Three month oral administration to rats resulted in significantly heavier stomach weights for treated compared with untreated rats, which effect was reversible on treatment cessation. Treated rats had a dose related acanthotic squamous glandular junction and thickened glandular gastric mucosal epithelium. No significant alterations were recognised in routine evaluation of the stemebrae and the femur.

A fourteen day oral toxicity study in dogs showed a maximum tolerated dose of 6-20 mg/kg/day. All treated dogs had microscopic evidence of increased fundic and pyloric mucus. The fundic and pyloric mucosa were thickened, having a cobblestone appearance and had an increased gastric mucus in both 20 mg/kg/day treated dogs and the 60 mg/kg/day male dog. These were the only gross and microscopic drug related changes observed.
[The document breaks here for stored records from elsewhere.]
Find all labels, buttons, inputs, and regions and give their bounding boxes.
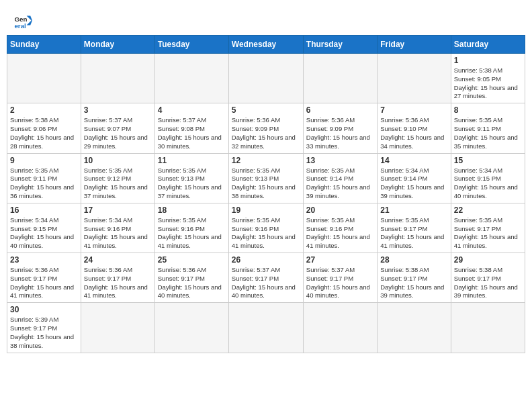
day-number: 2 [10,105,78,115]
calendar-cell [303,54,377,103]
day-info: Sunrise: 5:36 AM Sunset: 9:17 PM Dayligh… [10,266,78,300]
calendar-cell: 5Sunrise: 5:36 AM Sunset: 9:09 PM Daylig… [228,103,303,153]
calendar-cell [81,54,154,103]
day-number: 25 [158,255,226,265]
day-info: Sunrise: 5:35 AM Sunset: 9:11 PM Dayligh… [10,167,78,201]
calendar-cell: 18Sunrise: 5:35 AM Sunset: 9:16 PM Dayli… [154,203,228,253]
calendar-cell: 21Sunrise: 5:35 AM Sunset: 9:17 PM Dayli… [378,203,451,253]
day-number: 27 [306,255,374,265]
day-number: 6 [306,105,374,115]
day-number: 20 [306,205,374,215]
day-info: Sunrise: 5:35 AM Sunset: 9:16 PM Dayligh… [158,216,226,250]
day-info: Sunrise: 5:35 AM Sunset: 9:17 PM Dayligh… [454,216,522,250]
calendar-cell: 11Sunrise: 5:35 AM Sunset: 9:13 PM Dayli… [154,153,228,203]
day-number: 29 [454,255,522,265]
calendar-header-friday: Friday [378,36,451,54]
day-number: 23 [10,255,78,265]
calendar-header-row: SundayMondayTuesdayWednesdayThursdayFrid… [7,36,525,54]
calendar-cell [228,54,303,103]
calendar-cell: 24Sunrise: 5:36 AM Sunset: 9:17 PM Dayli… [81,253,154,303]
logo-icon: Gen eral [13,12,32,31]
day-number: 5 [232,105,300,115]
day-number: 11 [158,156,226,165]
calendar-cell: 15Sunrise: 5:34 AM Sunset: 9:15 PM Dayli… [451,153,525,203]
day-info: Sunrise: 5:35 AM Sunset: 9:12 PM Dayligh… [84,167,152,201]
calendar-week-5: 23Sunrise: 5:36 AM Sunset: 9:17 PM Dayli… [7,253,525,303]
calendar-cell: 17Sunrise: 5:34 AM Sunset: 9:16 PM Dayli… [81,203,154,253]
day-info: Sunrise: 5:35 AM Sunset: 9:13 PM Dayligh… [232,167,300,201]
calendar-cell [451,303,525,353]
calendar-cell: 1Sunrise: 5:38 AM Sunset: 9:05 PM Daylig… [451,54,525,103]
calendar-cell: 16Sunrise: 5:34 AM Sunset: 9:15 PM Dayli… [7,203,81,253]
calendar-header-wednesday: Wednesday [228,36,303,54]
calendar-cell: 27Sunrise: 5:37 AM Sunset: 9:17 PM Dayli… [303,253,377,303]
calendar-cell: 7Sunrise: 5:36 AM Sunset: 9:10 PM Daylig… [378,103,451,153]
day-number: 18 [158,205,226,215]
header: Gen eral [7,7,525,35]
day-info: Sunrise: 5:35 AM Sunset: 9:11 PM Dayligh… [454,116,522,150]
day-info: Sunrise: 5:38 AM Sunset: 9:06 PM Dayligh… [10,116,78,150]
day-info: Sunrise: 5:35 AM Sunset: 9:16 PM Dayligh… [232,216,300,250]
day-number: 28 [380,255,447,265]
day-number: 15 [454,156,522,165]
calendar-cell: 14Sunrise: 5:34 AM Sunset: 9:14 PM Dayli… [378,153,451,203]
calendar-cell [7,54,81,103]
svg-text:eral: eral [14,22,26,30]
calendar-week-4: 16Sunrise: 5:34 AM Sunset: 9:15 PM Dayli… [7,203,525,253]
calendar-week-1: 1Sunrise: 5:38 AM Sunset: 9:05 PM Daylig… [7,54,525,103]
calendar-week-2: 2Sunrise: 5:38 AM Sunset: 9:06 PM Daylig… [7,103,525,153]
day-info: Sunrise: 5:36 AM Sunset: 9:09 PM Dayligh… [232,116,300,150]
calendar-cell [303,303,377,353]
calendar-cell: 29Sunrise: 5:38 AM Sunset: 9:17 PM Dayli… [451,253,525,303]
calendar-cell: 12Sunrise: 5:35 AM Sunset: 9:13 PM Dayli… [228,153,303,203]
day-number: 4 [158,105,226,115]
day-info: Sunrise: 5:36 AM Sunset: 9:09 PM Dayligh… [306,116,374,150]
day-info: Sunrise: 5:34 AM Sunset: 9:14 PM Dayligh… [380,167,447,201]
calendar-cell: 10Sunrise: 5:35 AM Sunset: 9:12 PM Dayli… [81,153,154,203]
calendar-cell: 26Sunrise: 5:37 AM Sunset: 9:17 PM Dayli… [228,253,303,303]
logo: Gen eral [13,12,35,31]
calendar-cell: 30Sunrise: 5:39 AM Sunset: 9:17 PM Dayli… [7,303,81,353]
day-number: 21 [380,205,447,215]
calendar-cell: 20Sunrise: 5:35 AM Sunset: 9:16 PM Dayli… [303,203,377,253]
calendar-cell [378,303,451,353]
calendar-cell [378,54,451,103]
calendar-cell: 25Sunrise: 5:36 AM Sunset: 9:17 PM Dayli… [154,253,228,303]
calendar-cell: 19Sunrise: 5:35 AM Sunset: 9:16 PM Dayli… [228,203,303,253]
day-number: 16 [10,205,78,215]
day-info: Sunrise: 5:34 AM Sunset: 9:15 PM Dayligh… [454,167,522,201]
day-info: Sunrise: 5:34 AM Sunset: 9:15 PM Dayligh… [10,216,78,250]
calendar-cell [154,54,228,103]
calendar-cell: 28Sunrise: 5:38 AM Sunset: 9:17 PM Dayli… [378,253,451,303]
day-number: 1 [454,56,522,65]
day-info: Sunrise: 5:37 AM Sunset: 9:08 PM Dayligh… [158,116,226,150]
day-info: Sunrise: 5:38 AM Sunset: 9:17 PM Dayligh… [380,266,447,300]
calendar-cell [154,303,228,353]
calendar-cell: 6Sunrise: 5:36 AM Sunset: 9:09 PM Daylig… [303,103,377,153]
calendar-cell: 9Sunrise: 5:35 AM Sunset: 9:11 PM Daylig… [7,153,81,203]
calendar-header-saturday: Saturday [451,36,525,54]
day-number: 7 [380,105,447,115]
calendar-cell [228,303,303,353]
calendar-cell: 2Sunrise: 5:38 AM Sunset: 9:06 PM Daylig… [7,103,81,153]
calendar-week-6: 30Sunrise: 5:39 AM Sunset: 9:17 PM Dayli… [7,303,525,353]
calendar-week-3: 9Sunrise: 5:35 AM Sunset: 9:11 PM Daylig… [7,153,525,203]
day-info: Sunrise: 5:35 AM Sunset: 9:17 PM Dayligh… [380,216,447,250]
calendar: SundayMondayTuesdayWednesdayThursdayFrid… [7,35,525,353]
day-number: 19 [232,205,300,215]
day-info: Sunrise: 5:36 AM Sunset: 9:17 PM Dayligh… [158,266,226,300]
day-number: 17 [84,205,152,215]
day-info: Sunrise: 5:35 AM Sunset: 9:16 PM Dayligh… [306,216,374,250]
day-number: 12 [232,156,300,165]
day-info: Sunrise: 5:38 AM Sunset: 9:17 PM Dayligh… [454,266,522,300]
calendar-cell: 23Sunrise: 5:36 AM Sunset: 9:17 PM Dayli… [7,253,81,303]
day-info: Sunrise: 5:36 AM Sunset: 9:10 PM Dayligh… [380,116,447,150]
day-number: 30 [10,305,78,314]
day-info: Sunrise: 5:35 AM Sunset: 9:14 PM Dayligh… [306,167,374,201]
calendar-cell: 8Sunrise: 5:35 AM Sunset: 9:11 PM Daylig… [451,103,525,153]
day-number: 10 [84,156,152,165]
day-number: 8 [454,105,522,115]
calendar-cell: 13Sunrise: 5:35 AM Sunset: 9:14 PM Dayli… [303,153,377,203]
day-number: 22 [454,205,522,215]
svg-marker-2 [27,16,32,26]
Satisfactory results were obtained in intravenous and intramuscular tolerability tests performed in dog and monkey.

Teratogenic effects were observed in rats injected subcutaneously with 0.5 mg/animal. No teratogenic effects were seen in the rabbit at dosage levels of up to 1.5 mg/kg day.

No evidence of mutagenicity was obtained using the Ames Assay, the DNA Damage/Alkaline Elution Assay and the micronucleus test.

6    PHARMACEUTICAL PARTICULARS

6.1    List of excipients

Dehydrated alcohol BP.

6.2    Incompatibilities

None known.

6.3    Shelf life

24 months.

6.4    Special precautions for storage

Store in a refrigerator at 4°C. Once diluted, the diluted solution should be stored in a refrigerator at 4°C and used within 24 hours.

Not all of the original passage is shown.